> **YOUR INSTRUCTIONS**: Skip the pictures, please, and write out exactly the lines from the opening of the data through the line containing "strategies for improving".
--- START ---
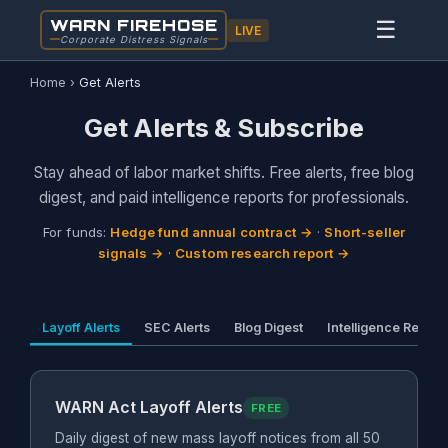
WARN FIREHOSE
☰
LIVE
Corporate Distress Signals
Home
›
Get Alerts
Get Alerts & Subscribe
Stay ahead of labor market shifts. Free alerts, free blog
digest, and paid intelligence reports for professionals.
For funds:
Hedge fund annual contract →
·
Short-seller
signals →
·
Custom research report →
Layoff Alerts
SEC Alerts
Blog Digest
Intelligence Report
WARN Act Layoff Alerts
FREE
Daily digest of new mass layoff notices from all 50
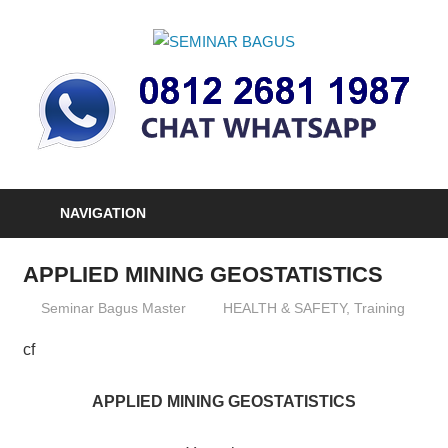
Skip
to
SEMINAR
content
Informasi
BAGUS
Seminar,
Training
dan
Sertifikasi
Indonesia
NAVIGATION
APPLIED MINING GEOSTATISTICS
19/12/2012
Seminar Bagus Master
HEALTH & SAFETY
,
Training
cf
APPLIED MINING GEOSTATISTICS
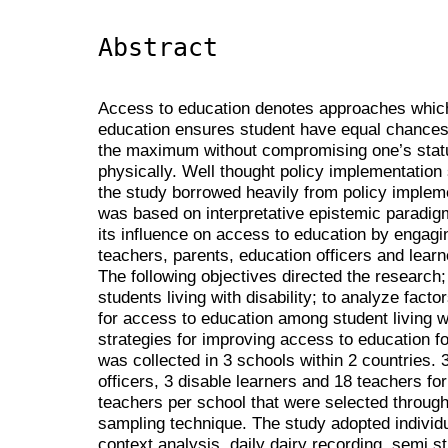
Abstract
Access to education denotes approaches which p
education ensures student have equal chances 
the maximum without compromising one’s statu
physically. Well thought policy implementation 
the study borrowed heavily from policy impleme
was based on interpretative epistemic paradig
its influence on access to education by engagi
teachers, parents, education officers and learne
The following objectives directed the research;
students living with disability; to analyze fact
for access to education among student living w
strategies for improving access to education for
was collected in 3 schools within 2 countries. 
officers, 3 disable learners and 18 teachers fo
teachers per school that were selected throug
sampling technique. The study adopted individua
context analysis, daily dairy recording, semi s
--- END ---
> **PROBLEM SOLUTION**:
WARN FIREHOSE
☰
LIVE
Corporate Distress Signals
Home
›
Get Alerts
Get Alerts & Subscribe
Stay ahead of labor market shifts. Free alerts, free blog
digest, and paid intelligence reports for professionals.
For funds:
Hedge fund annual contract →
·
Short-seller
signals →
·
Custom research report →
Layoff Alerts
SEC Alerts
Blog Digest
Intelligence Report
WARN Act Layoff Alerts
FREE
Daily digest of new mass layoff notices from all 50
Skip
to
SEMINAR
content
Informasi
BAGUS
Seminar,
Training
dan
Sertifikasi
Indonesia
NAVIGATION
APPLIED MINING GEOSTATISTICS
19/12/2012
Seminar Bagus Master
HEALTH & SAFETY
,
Training
cf
APPLIED MINING GEOSTATISTICS
Abstract
Access to education denotes approaches which p
education ensures student have equal chances 
the maximum without compromising one’s statu
physically. Well thought policy implementation 
the study borrowed heavily from policy impleme
was based on interpretative epistemic paradig
its influence on access to education by engagi
teachers, parents, education officers and learne
The following objectives directed the research;
students living with disability; to analyze fact
for access to education among student living w
strategies for improving access to education for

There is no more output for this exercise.